Your instructions> From the first line to the last, copy the listing exactly and omit the images.

Available records>
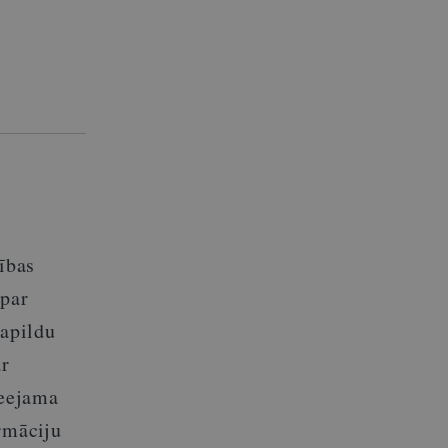
ības
 par
papildu
ar
ieejama
rmāciju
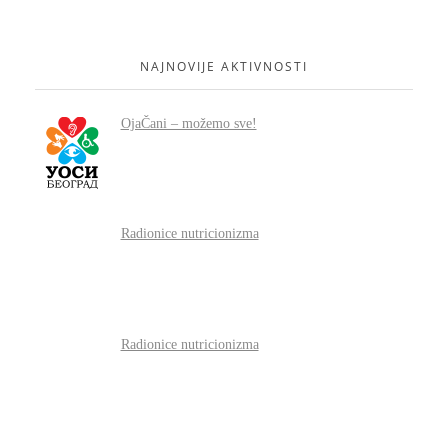
NAJNOVIJE AKTIVNOSTI
OjaČani – možemo sve!
Radionice nutricionizma
Radionice nutricionizma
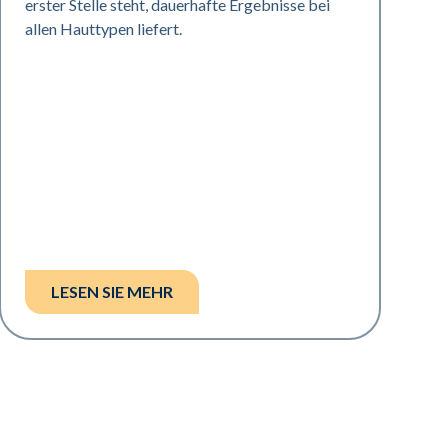
erster Stelle steht, dauerhafte Ergebnisse bei
allen Hauttypen liefert.
LESEN SIE MEHR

Expected answer>
ības
 par
papildu
ar
ieejama
rmāciju
NAJNOVIJE AKTIVNOSTI
OjaČani – možemo sve!
Radionice nutricionizma
Radionice nutricionizma
erster Stelle steht, dauerhafte Ergebnisse bei
allen Hauttypen liefert.
LESEN SIE MEHR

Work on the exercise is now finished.